In the meantime, Wallenstein’s right had repelled the Protestant assault on their side and were now battering the Swedish-German troops under Prince Bernard of Saxony-Weimar. Bernard called for support, and the king himself answered with a group of select cavalrymen. Gustavus Adolphus was wounded, lost touch with his forces in the fog, and thus fell into the hands of imperial soldiers who killed him and plundered his corpse. News of the death of the king spread among the Protestant ranks. They responded quite differently to Pappenheim’s forces when faced with the loss of their commander: Gustavus Adolphus had been beloved, a hero, the savior of Protestantism. The Swedish-German troops battered Wallenstein’s right wing and took his second battery.
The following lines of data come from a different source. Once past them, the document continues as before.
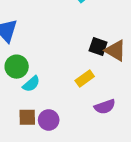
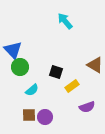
black square: (98, 46) -> (56, 72), moved
green circle: (17, 67) -> (20, 67), moved

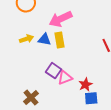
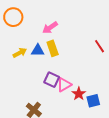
pink arrow: (60, 19) -> (50, 28), size x0.7
red star: (85, 85) -> (79, 94), moved

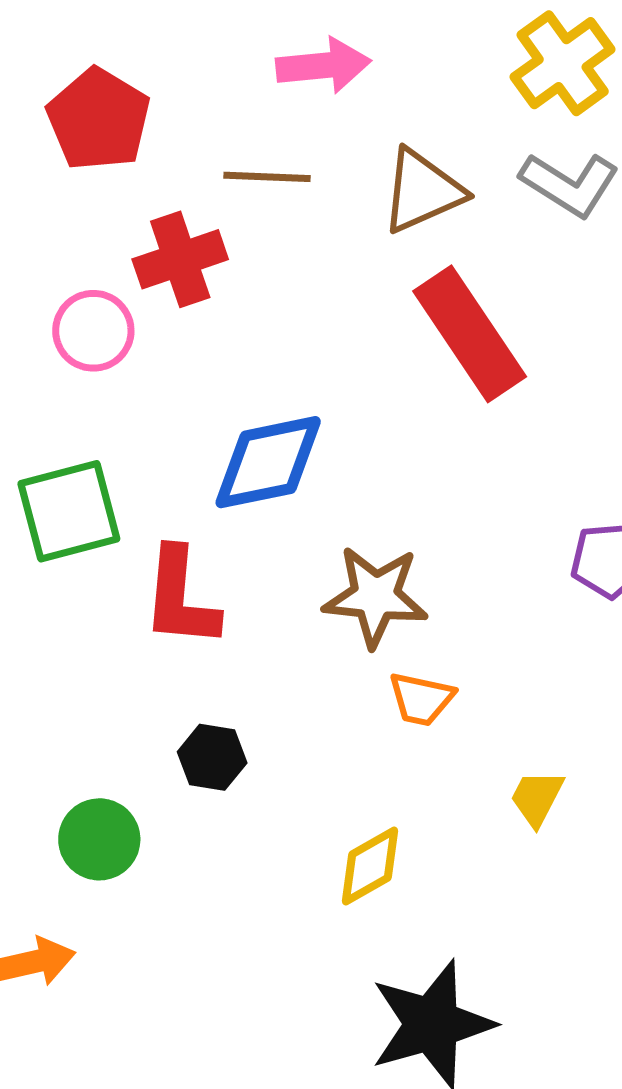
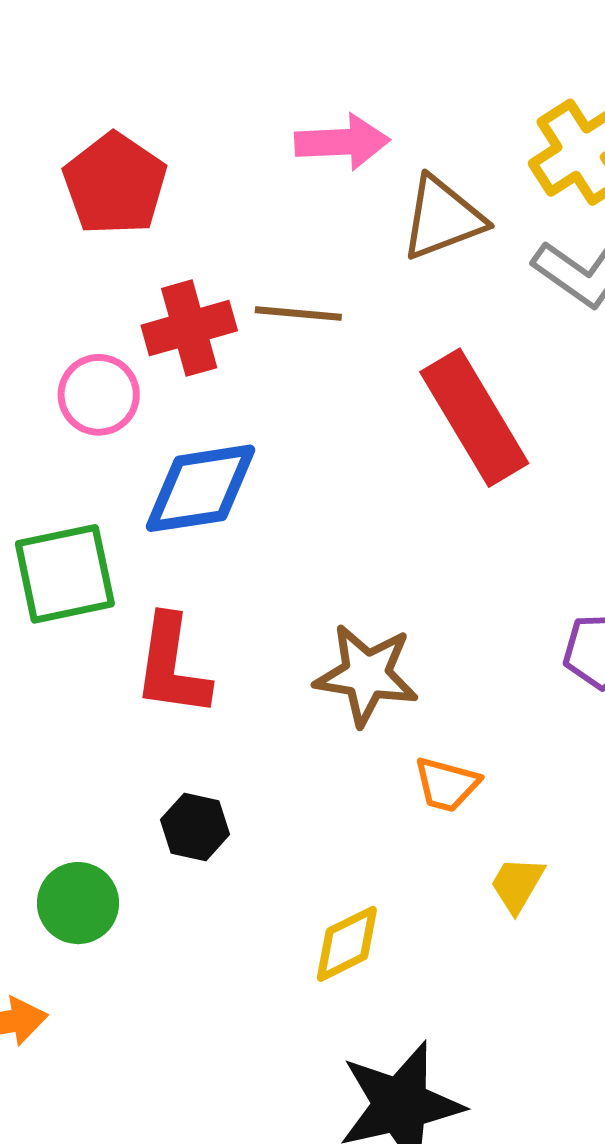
brown line: (267, 177) -> (298, 313), moved
brown triangle: (422, 191) -> (442, 218), moved
blue diamond: (268, 462) -> (200, 488), moved
orange trapezoid: (421, 699) -> (447, 784), moved

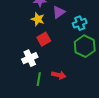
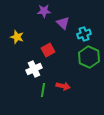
purple triangle: (59, 12) -> (63, 23), turned -40
yellow star: (38, 19) -> (17, 37), moved

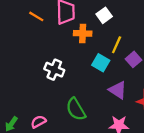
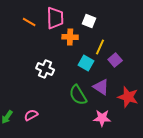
white square: (104, 15) -> (89, 21), turned -32
green semicircle: (76, 109) -> (78, 95), moved

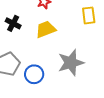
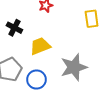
yellow trapezoid: (46, 29) -> (40, 46), moved

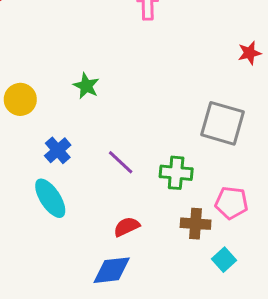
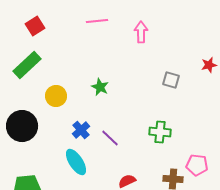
gray square: (222, 123) -> (171, 80), moved, size x0.6
purple line: (121, 162) -> (110, 138), moved
green cross: (176, 173) -> (160, 132), moved

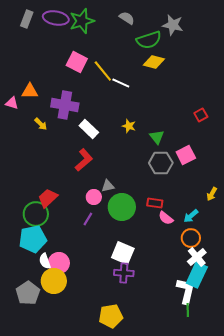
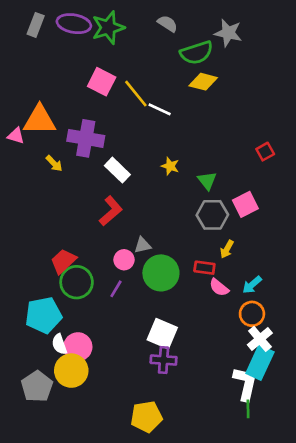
orange triangle: (30, 91) -> (40, 120), size x1.5
yellow arrow: (212, 194) -> (227, 249), moved
green circle: (36, 214) -> (77, 282), moved

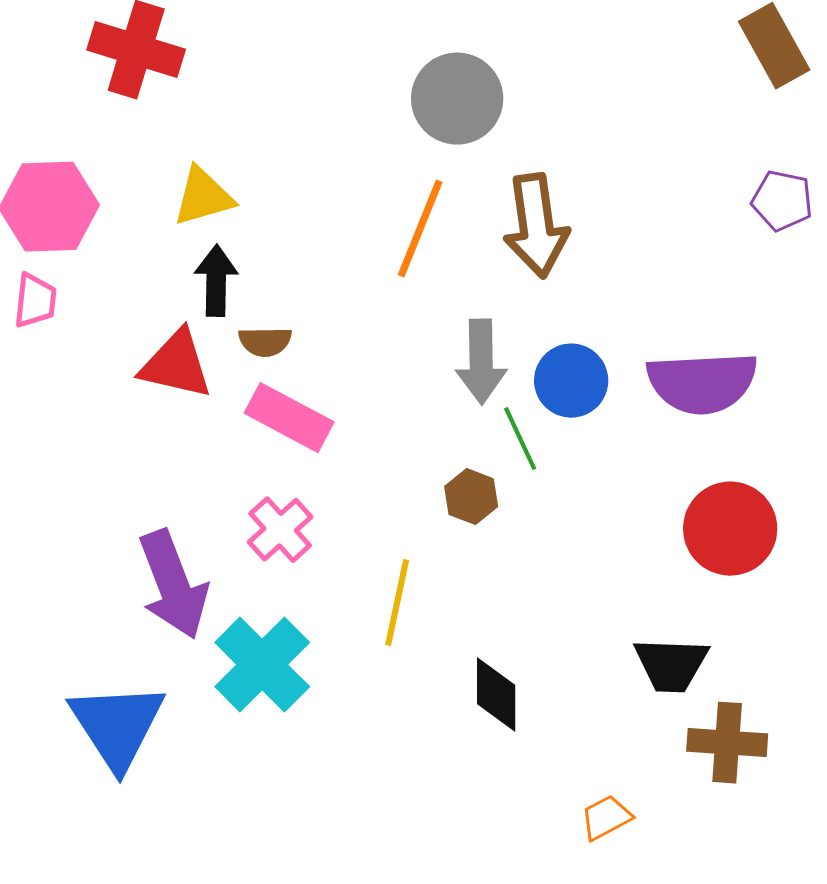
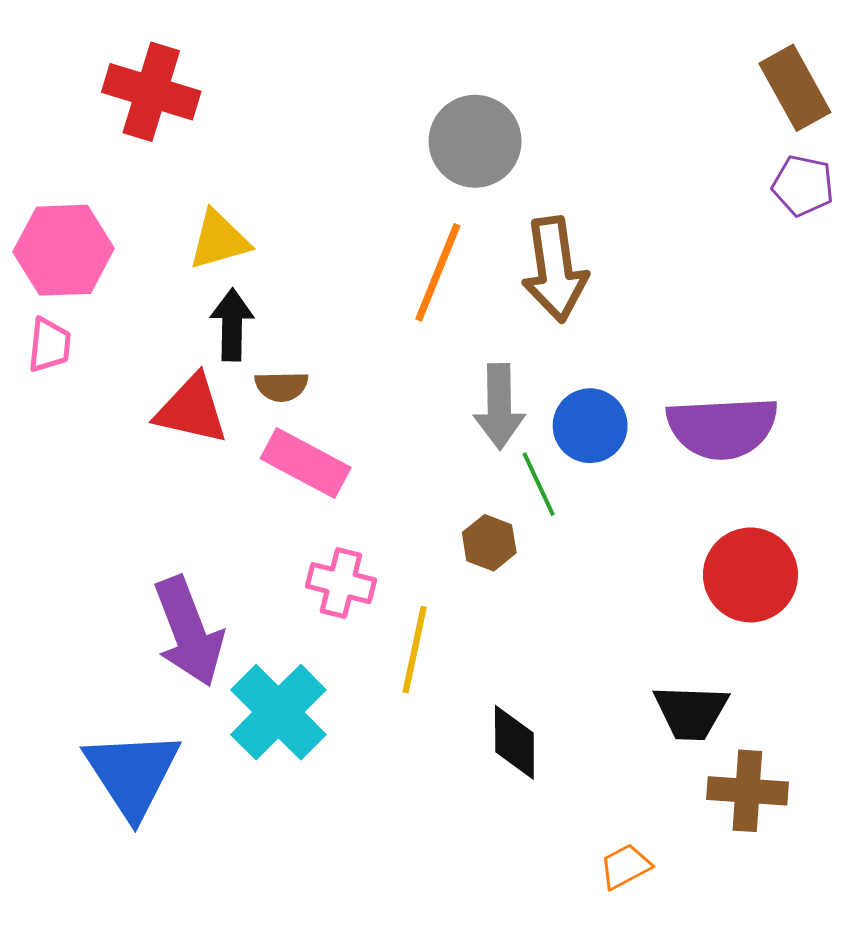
purple pentagon: (782, 201) -> (803, 186), moved
pink cross: (280, 530) -> (341, 583), moved, turned -34

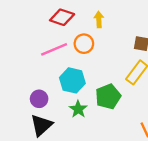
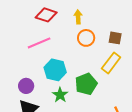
orange circle: (84, 44) -> (86, 38), moved

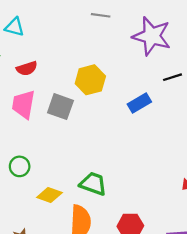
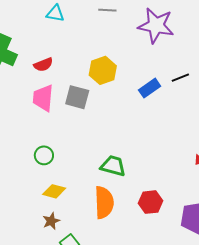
cyan triangle: (15, 27) -> (55, 13), moved
black line: (173, 77) -> (180, 78), moved
yellow diamond: (49, 195) -> (54, 191), moved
Their strength, however, was insufficient to expel the imperial forces from their defensive positions. The fighting ended when night fell. Wallenstein withdrew his army in good order.

Lützen had been no victory for Wallenstein. He had given up the battlefield and his losses were heavier than those of the Protestants. Yet Wallenstein could retake the positions lost, and he could recruit new soldiers to take the places of the fallen. Gustavus Adolphus, on the other hand, could barely be replaced. The imperial side could be content with the campaigns of 1632.

The Search for Peace

After Wallenstein’s last great operational success, the campaign against Denmark in 1627 and 1628, he had made peace with his enemy from a position of strength. His inclination now was to do the same – only peace would confirm his large acquisitions in Bohemia, Silesia, and Mecklenburg, and as he grew older and sicker, frequently bed-ridden, he meant to enjoy them. As the Swedes were nowhere near as thoroughly beaten as Denmark had been, Wallenstein started smaller with attempts to prise their Saxon allies away from them with a mix of persuasion and force: While he treated with his former marshal Hans Georg von Arnim, who, as a devout Protestant, had left imperial service for reasons of conscience after the Edict of Restitution, and now served the Elector of Saxony, Wallenstein’s new lieutenant Heinrich von Holk (another Protestant, and the former commander of the forces resisting Wallenstein at the siege of Stralsund) marauded in Saxony.

Wallenstein’s goal: To return Saxony to the imperial camp. Alas, it was not so easy… as you can see, the conditions for the “Saxony Switches Sides” event are not met, and Saxony will continue to fight alongside the Swedes in this game of Thirty Years War: Europe in Agony, 1618-1648.

The emperor had good hopes that his Saxon vassal would return into the imperial fold and commended Wallenstein for his diplomatic efforts. In the meantime, Wallenstein (and his new second-in-command Matthias Gallas, promoted after Holk had died of the plague in September 1633) also treated with the Swedes (in the person of Gustavus Adolphus’s chancellor Axel of Oxenstierna who now directed Swedish politics), yet nothing would come of that: Both sides seem to have tried to stall the other’s war efforts with diplomacy and undermine the confidence of the allies of the other. For example, the Swedes offered Wallenstein to become King of Bohemia if he allied with them and fought against the emperor – an absurd notion, as Wallenstein’s confirmation by the Protestant estates of Bohemia would have been at odds with their expropriation in 1621 from which he had acquired his Bohemian holdings.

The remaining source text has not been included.